A Day in the Life of an Accounts Receivable Specialist

From the moment an order comes in through sales or customer service, AR specialists enter them into the accounting system to create the invoice, and the order to cash cycle begins. This is what a typical day in the life of an AR specialist might look like:

  • 9 am: Check if invoices were sent out the night before. If not, mail them manually or electronically. It’s important to get cash in the door ASAP, so this task is often front loaded. 
  • 9:30 am: Go through received checks. Each must be individually opened, the account identified, the invoice number identified. Cross check how each payment will be applied. Code checks and update tracking sheet on Excel.
  • 11:00 am: Apply payment to each account. If checks are pre-payments, scan a copy to release the order for the day needed so that it will match the balance. 
  • 12:30 pm: Now for the wires. Check each bank account to see if any wires came in. Have any orders been made during the day? If so, process the invoice via the accounting system.
  • 1 pm: Lunch
  • 2 pm: Run checks on CreditSafe for customers that want to buy on credit. Open credit for them if approved.
  • 2:30 pm: Now it’s time to look at unpaid invoices. Print out aging reports and determine which invoices need attention. Prepare report for the controller.
  • 3:30 pm: Reach out to the customers that have outstanding invoices without payment. If new orders are made, release goods as long as there is constant communication or promises to pay. Discuss payment plans if necessary.

AR specialists handle an average of 500 active customers on a daily basis, which are often managed manually via emails. The volume of invoices and payments that must be processed leaves AR specialists with very little time to focus on invoices that are aging out, much less the opportunity to be strategic with their approach and manage relationships.

At YayPay, we see automation of the credit to cash cycle occur in four stages as companies invest in their people and technology. 

  1. Manual: Little to no automation. Everything exists on different platforms with Excel spreadsheets as a mainstay of business reporting and processes. 
  2. Rules-Based Automation: Investment into infrastructure via ERP to centralize data, and some rule-based bulk processing to issue dunning letters.
  3. Fragmented Automation: Introduction of CRM to make invoicing smarter, more efficient, and more accurate. Most AR automation software serve this stage, and exists as a fragmented solutions to address pain points as they arise.
  4. Complete Automation: One platform for everyone for everything AR.

The AR specialist described in this post is typical of our customers that came to us with their internal processes situated in stages one and two. Automating one or parts of your credit to cash process will alleviate much of the pain they experience. However, as of the writing of this blog post, the ability to improve efficiency and streamline workflow as an AR software is now table stakes.

Increasingly, we are having conversations with companies in the third stage of automation, having already purchased AR solutions to provide piecemeal automation.
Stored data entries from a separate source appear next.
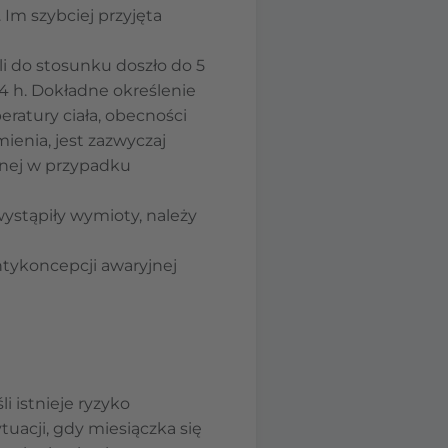
. Im szybciej przyjęta
i do stosunku doszło do 5
24 h. Dokładne określenie
atury ciała, obecności
enia, jest zazwyczaj
jnej w przypadku
 wystąpiły wymioty, należy
ntykoncepcji awaryjnej
eśli istnieje ryzyko
ytuacji, gdy miesiączka się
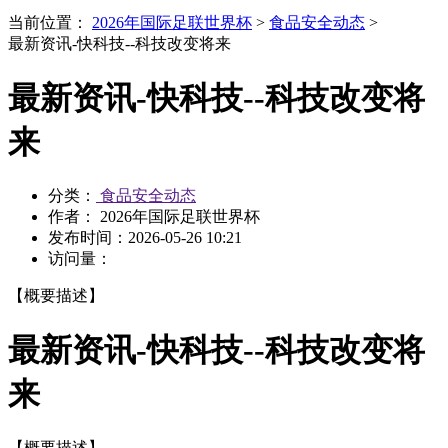
当前位置：
2026年国际足联世界杯
>
食品安全动态
>
最新资讯-快科技--科技改变将来
最新资讯-快科技--科技改变将
来
分类：
食品安全动态
作者： 2026年国际足联世界杯
发布时间：
2026-05-26 10:21
访问量：
【概要描述】
最新资讯-快科技--科技改变将
来
【概要描述】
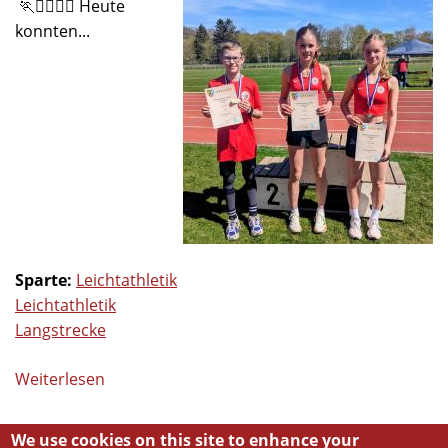
🏃🏃‍♀️🏃‍♀️ Heute
konnten...
Sparte:
Leichtathletik
Leichtathletik
Langstrecke
Weiterlesen
über
Erfolgreiche
Teilnahme
We use cookies on this site to enhance your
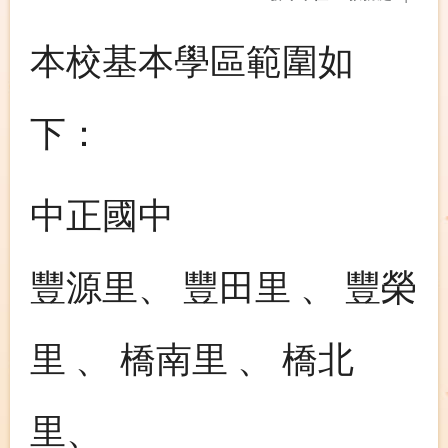
本校基本學區範圍如
下：
中正國中
豐源里、 豐田里 、 豐榮
里 、 橋南里 、 橋北
里、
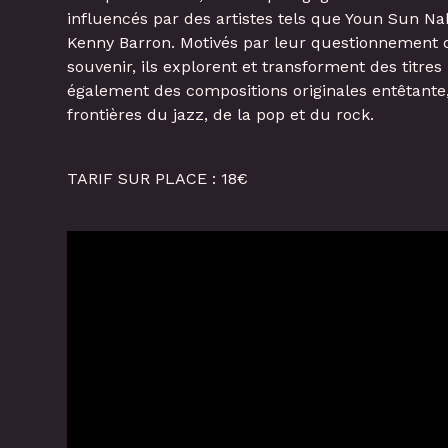
influencés par des artistes tels que Youn Sun Na
Kenny Barron. Motivés par leur questionnement 
souvenir, ils explorent et transforment des titres
également des compositions originales entêtante,
frontières du jazz, de la pop et du rock.
TARIF SUR PLACE : 18€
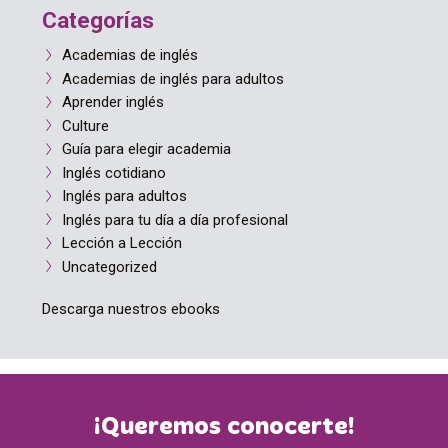
Categorías
Academias de inglés
Academias de inglés para adultos
Aprender inglés
Culture
Guía para elegir academia
Inglés cotidiano
Inglés para adultos
Inglés para tu día a día profesional
Lección a Lección
Uncategorized
Descarga nuestros ebooks
¡Queremos conocerte!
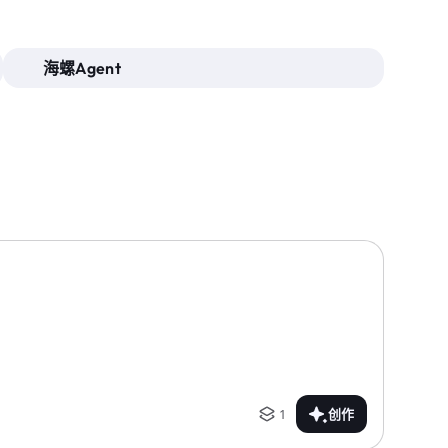
海螺Agent
1
创作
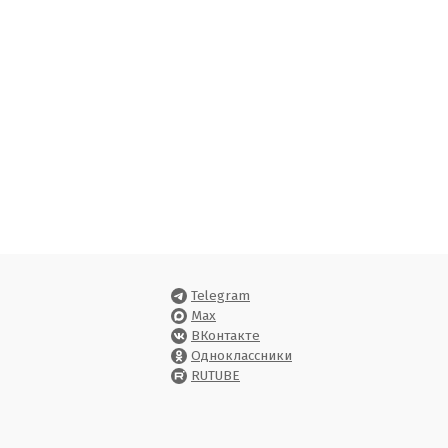
Telegram
Max
ВКонтакте
Одноклассники
RUTUBE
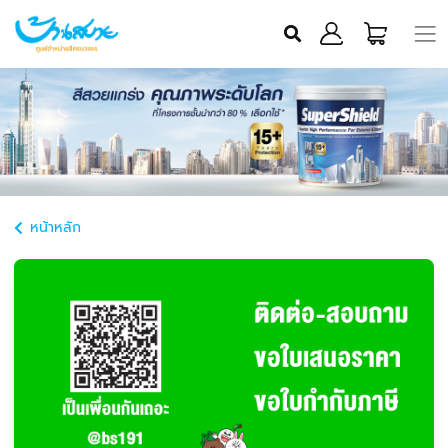
หน้าหลัก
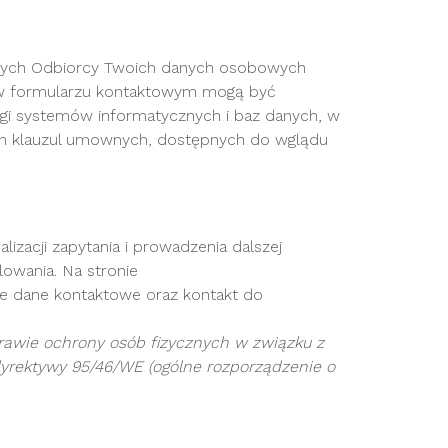
nych Odbiorcy Twoich danych osobowych
 w formularzu kontaktowym mogą być
gi systemów informatycznych i baz danych, w
h klauzul umownych, dostępnych do wglądu
zacji zapytania i prowadzenia dalszej
owania. Na stronie
ze dane kontaktowe oraz kontakt do
prawie ochrony osób fizycznych w związku z
rektywy 95/46/WE (ogólne rozporządzenie o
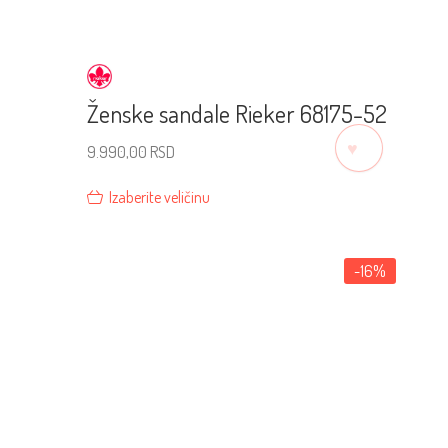
Ženske sandale Rieker 68175-52
♡
9.990,00
RSD
Izaberite veličinu
-16%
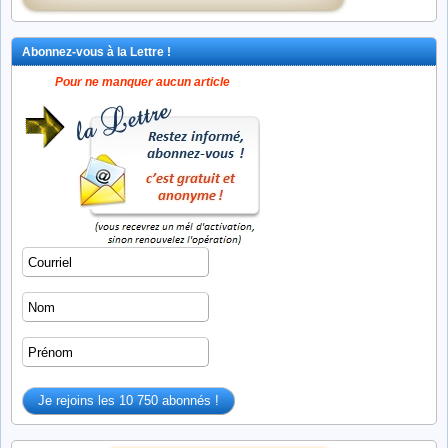
Abonnez-vous à la Lettre !
Pour ne manquer aucun article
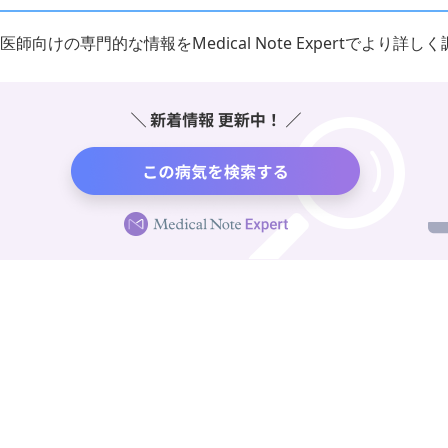
医師向けの専門的な情報をMedical Note Expertでより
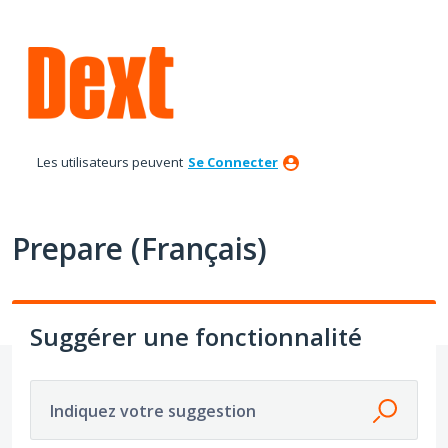
Aller
au
contenu
Les utilisateurs peuvent
Se Connecter
Prepare (Français)
Suggérer une fonctionnalité
Indiquez votre suggestion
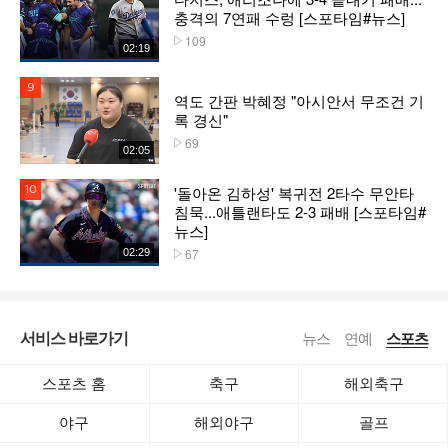
충격의 7연패 수렁 [스포타임#뉴스]
109
플레이수
02:19
9위
역도 간판 박혜정 "아시안서 무조건 기
록 경신"
69
플레이수
02:05
'돌아온 김하성' 복귀전 2타수 무안타
10위
침묵...애틀랜타도 2-3 패배 [스포타임#
뉴스]
67
02:29
플레이수
서비스 바로가기
뉴스
연예
스포츠
스포츠 홈
축구
해외축구
야구
해외야구
골프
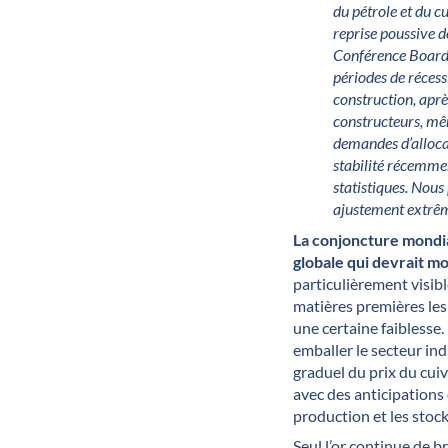
du pétrole et du c
reprise poussive d
Conférence Board,
périodes de récess
construction, aprè
constructeurs, mêm
demandes d’alloca
stabilité récemmen
statistiques. Nous
ajustement extrê
La conjoncture mondia
globale qui devrait m
particulièrement visibl
matières premières les 
une certaine faiblesse.
emballer le secteur ind
graduel du prix du cuiv
avec des anticipation
production et les stoc
Seul l’or continue de b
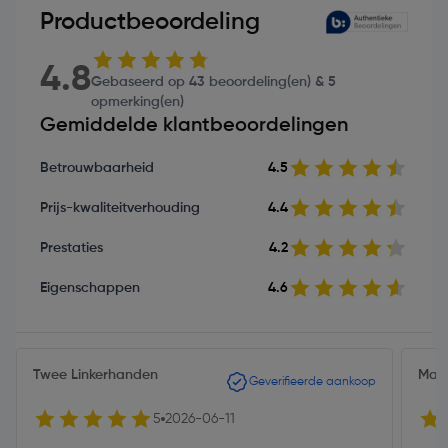
Productbeoordeling
4.8
Gebaseerd op 43 beoordeling(en) & 5
opmerking(en)
Gemiddelde klantbeoordelingen
Betrouwbaarheid
4.5
Prijs-kwaliteitverhouding
4.4
Prestaties
4.2
Eigenschappen
4.6
Twee Linkerhanden
Mau
Geverifieerde aankoop
5
2026-06-11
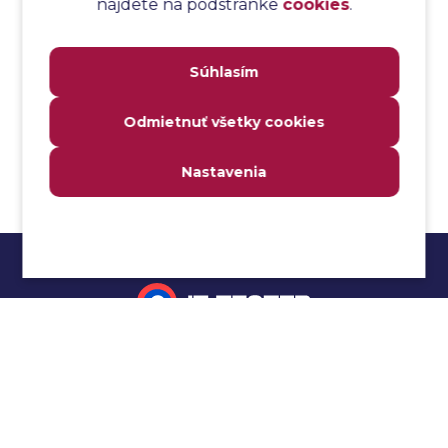
nájdete na podstránke
cookies
.
Analýza transakcií
Analýza webových stránok a inventár meraní
Súhlasím
Analyzátor
Analyzovateľnosť
Odmietnuť všetky cookies
Anomália
Anti-malvér
Nastavenia
Anti-vzor
Aplikačné programové rozhranie (API)
Architektúra automatizácie testovania
Atomická podmienka
Atraktivita
Audit
Impressum
Audit bezpečnosti
Autenticita
Ochrana osobných údajov
Automatizácia testovania
Cookies
Automatizácia vykonania testu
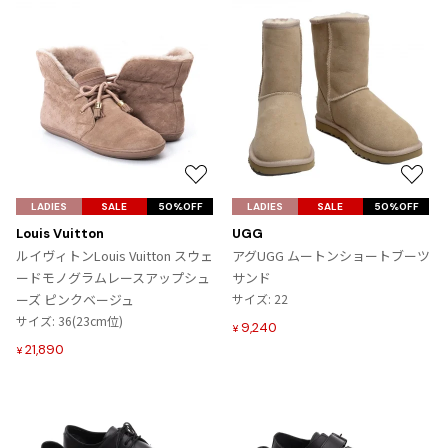
お
お
気
気
LADIES
SALE
50%OFF
LADIES
SALE
50%OFF
に
に
Louis Vuitton
UGG
入
入
ルイヴィトンLouis Vuitton スウェ
アグUGG ムートンショートブーツ
り
り
ードモノグラムレースアップシュ
サンド
に
に
ーズ ピンクベージュ
サイズ: 22
追
追
サイズ: 36(23cm位)
9,240
¥
加
加
21,890
¥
They are now running into a different problem: their automation has been done in an as-needed, fragmented way. 

Perhaps just their collections communications has been automated, and their customers cannot take action to pay. Sometimes there is the ability to accept payments, but the AR specialist still has to log onto the accounting system to close out an invoice. There is little to no ability to pull information together to answer the basic questions: Where is my cash coming from? What will I get paid next month? How do I collect better in the future?